Winning products come from a deep understanding of the user’s needs combined with an equally deep understanding of what’s just now possible.
Technology and Business Intersection
Nine out of every ten products launched fail because they do not achieve their sales goals, and in many cases, this happens because of the lack of a proper product management process and a professional to manage it.
The product manager has a mission to solve the problems of consumers, and therefore, they need to know who the target audience of the product is, what their problems and challenges are, and be smart enough to propose real solutions.
To hire a good product manager, a good place to start the hunt is within the company itself. Your future product manager can be in any department.
PM Must Incessantly Look For New Opportunities
To understand how to best exploit these opportunities, you need to use a list of questions proposed by Cagan.
The key issues are:
- What problem will this opportunity solve?

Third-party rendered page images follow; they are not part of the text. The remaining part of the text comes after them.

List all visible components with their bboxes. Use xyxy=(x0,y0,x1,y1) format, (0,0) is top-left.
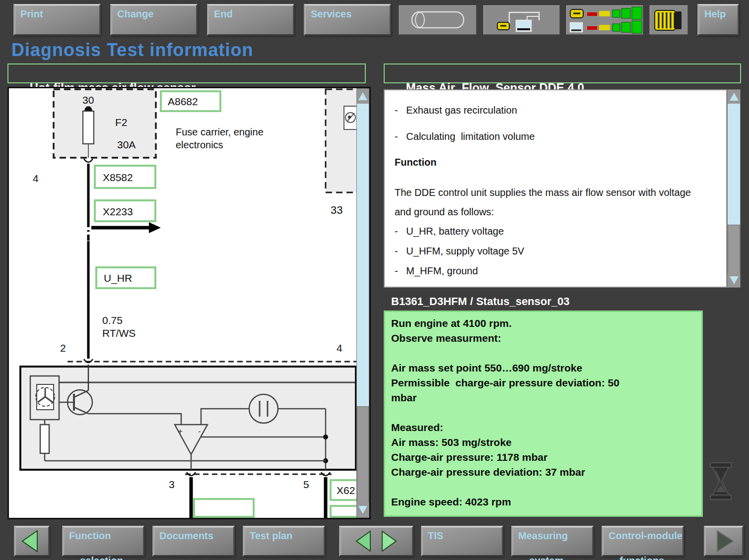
tube-icon-button[interactable] xyxy=(399,5,477,35)
status-measurement-box: Run engine at 4100 rpm. Observe measurme… xyxy=(384,311,703,517)
fuse-carrier-desc-line1: Fuse carrier, engine xyxy=(176,126,264,137)
function-selection-label-line1: Function xyxy=(69,530,111,541)
diagram-scroll-down-button[interactable] xyxy=(357,502,369,517)
documents-button[interactable]: Documents xyxy=(152,526,235,557)
info-scroll-up-button[interactable] xyxy=(728,90,740,104)
application-window: Print Change End Services xyxy=(0,0,749,560)
pin-4-left-label: 4 xyxy=(33,173,39,184)
tube-icon xyxy=(399,5,476,34)
scroll-down-icon xyxy=(730,276,739,284)
print-button[interactable]: Print xyxy=(13,4,101,36)
services-button-label: Services xyxy=(311,8,351,20)
arrow-left-icon xyxy=(15,527,48,555)
nav-forward-button[interactable] xyxy=(704,526,744,557)
measuring-system-label-line2: system xyxy=(529,555,563,560)
wire-size-label: 0.75 xyxy=(102,314,123,326)
connector-hook-pin5 xyxy=(321,472,330,476)
info-panel: - Exhaust gas recirculation - Calculatin… xyxy=(384,89,727,288)
wire-color-label: RT/WS xyxy=(102,327,136,339)
status-line xyxy=(391,405,695,420)
opamp-plus-label: + xyxy=(178,427,183,436)
status-line: Run engine at 4100 rpm. xyxy=(391,316,695,331)
info-line: - Exhaust gas recirculation xyxy=(395,105,726,115)
connector-status-icon-button[interactable] xyxy=(566,5,643,35)
nav-back-button[interactable] xyxy=(14,526,50,557)
scroll-up-icon xyxy=(358,92,367,100)
nav-prev-next-button[interactable] xyxy=(339,526,413,557)
info-line: - U_HR, battery voltage xyxy=(395,226,726,236)
fuse-carrier-box xyxy=(54,89,156,158)
control-module-functions-button[interactable]: Control-module functions xyxy=(602,526,684,557)
info-line: The DDE control unit supplies the mass a… xyxy=(395,187,726,197)
services-button[interactable]: Services xyxy=(304,4,391,36)
info-scroll-down-button[interactable] xyxy=(728,273,740,287)
test-plan-button-label: Test plan xyxy=(250,530,292,542)
tis-button[interactable]: TIS xyxy=(421,526,503,557)
help-button[interactable]: Help xyxy=(697,4,739,36)
plug-connector-icon xyxy=(650,5,687,34)
status-line: Engine speed: 4023 rpm xyxy=(391,495,695,509)
change-button[interactable]: Change xyxy=(110,4,198,36)
diagram-scrollbar[interactable] xyxy=(356,88,369,518)
status-line: Measured: xyxy=(391,420,695,435)
connector-x8582-label: X8582 xyxy=(103,172,133,183)
function-selection-button[interactable]: Function selection xyxy=(62,526,144,557)
hourglass-icon xyxy=(706,461,736,503)
test-plan-button[interactable]: Test plan xyxy=(243,526,325,557)
pin-2-label: 2 xyxy=(60,342,66,354)
pin-5-label: 5 xyxy=(303,479,309,490)
status-line: Air mass set point 550…690 mg/stroke xyxy=(391,361,695,375)
arrow-right-dark-icon xyxy=(705,527,742,555)
info-line: - U_HFM, supply voltage 5V xyxy=(395,246,726,256)
connector-status-icon xyxy=(566,5,643,34)
status-line: mbar xyxy=(391,390,695,405)
connector-hook-pin3 xyxy=(187,472,196,476)
change-button-label: Change xyxy=(117,8,153,20)
info-scrollbar[interactable] xyxy=(727,89,741,288)
fuse-name-label: F2 xyxy=(115,117,128,128)
diagram-scroll-up-button[interactable] xyxy=(357,89,369,104)
fuse-carrier-code-label: A8682 xyxy=(168,96,198,107)
pin-33-label: 33 xyxy=(331,204,342,216)
opamp-minus-label: - xyxy=(198,427,201,436)
status-header: B1361_D3HFM / Status_sensor_03 xyxy=(391,295,709,308)
fuse-carrier-desc-line2: electronics xyxy=(176,139,223,150)
documents-button-label: Documents xyxy=(159,530,213,542)
connector-x62-label: X62 xyxy=(337,485,355,496)
pin-3-label: 3 xyxy=(169,479,175,490)
signal-u-hr-label: U_HR xyxy=(104,272,132,284)
wiring-diagram-panel: 33 30 F2 30A A8682 Fuse carrier, engine … xyxy=(7,87,371,519)
info-line-function: Function xyxy=(395,157,726,167)
arrow-left-right-icon xyxy=(340,527,412,555)
plug-connector-icon-button[interactable] xyxy=(649,5,688,35)
left-panel-header: Hot-film mass air flow sensor xyxy=(7,63,366,83)
connector-screen-icon-button[interactable] xyxy=(483,5,560,35)
end-button[interactable]: End xyxy=(207,4,294,36)
status-line xyxy=(391,480,695,495)
right-panel-header: Mass Air Flow Sensor DDE 4.0 xyxy=(384,63,741,83)
pin-4-right-label: 4 xyxy=(337,342,342,354)
info-line: - M_HFM, ground xyxy=(395,266,726,276)
control-module-label-line1: Control-module xyxy=(609,530,682,541)
wiring-diagram: 33 30 F2 30A A8682 Fuse carrier, engine … xyxy=(9,88,369,518)
info-scrollbar-thumb[interactable] xyxy=(728,225,740,274)
terminal-30-label: 30 xyxy=(82,94,94,106)
status-line: Permissible charge-air pressure deviatio… xyxy=(391,375,695,390)
status-line: Charge-air pressure deviation: 37 mbar xyxy=(391,465,695,480)
page-title: Diagnosis Test information xyxy=(11,40,253,61)
status-line xyxy=(391,346,695,361)
connector-x2233-label: X2233 xyxy=(103,206,133,217)
fuse-rating-label: 30A xyxy=(117,139,136,150)
control-module-label-line2: functions xyxy=(619,555,664,560)
sensor-internal-schematic xyxy=(20,365,356,470)
tis-button-label: TIS xyxy=(428,530,443,542)
status-line: Air mass: 503 mg/stroke xyxy=(391,435,695,450)
status-line: Observe measurment: xyxy=(391,331,695,346)
scroll-up-icon xyxy=(730,93,739,101)
measuring-system-label-line1: Measuring xyxy=(518,530,568,541)
function-selection-label-line2: selection xyxy=(80,555,123,560)
diagram-scrollbar-thumb[interactable] xyxy=(357,406,369,503)
measuring-system-button[interactable]: Measuring system xyxy=(511,526,594,557)
end-button-label: End xyxy=(214,8,233,20)
help-button-label: Help xyxy=(704,8,726,20)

- Who is affected by the problem and how big is this market?
- What alternatives do competitors offer?
- Why can we succeed in this?
Only after finding a product opportunity to pursue should a PM initiate product discovery.
Discovering A Product
To create a good product, engineers need to build it, consumers must use it, and the product must be valuable for consumers to buy.
To prove this, the PM must use a navigable prototype that offers a minimally realistic user experience so that users can test it. Involving engineers is also essential to decide which elements to have, also to know if the product is technically executable.
Finding The Right Team
The PM needs a productive team around to achieve this:
- Designers and Users Experience Professionals should focus on creating the product interface for the ultimate consumer.
- Software engineers must develop the product that the manager has defined.
- The Product Marketer, this person, and the product manager must support each other to formulate marketing messages about the product together.
User Experience Must Come First
The PM must work intensively with a design team:
The interaction designer works to understand the requirements and way of thinking of the target audience, and creates a prototype, also called a wireframe, based on this understanding.
The visual designer contributes the visual interface, applied to the skeleton. Essentially, these two roles create the entire user experience, making them key components of the product team.
Finally, it is necessary to test the product with users through usability tests and generate ideas for more iterations of the design process.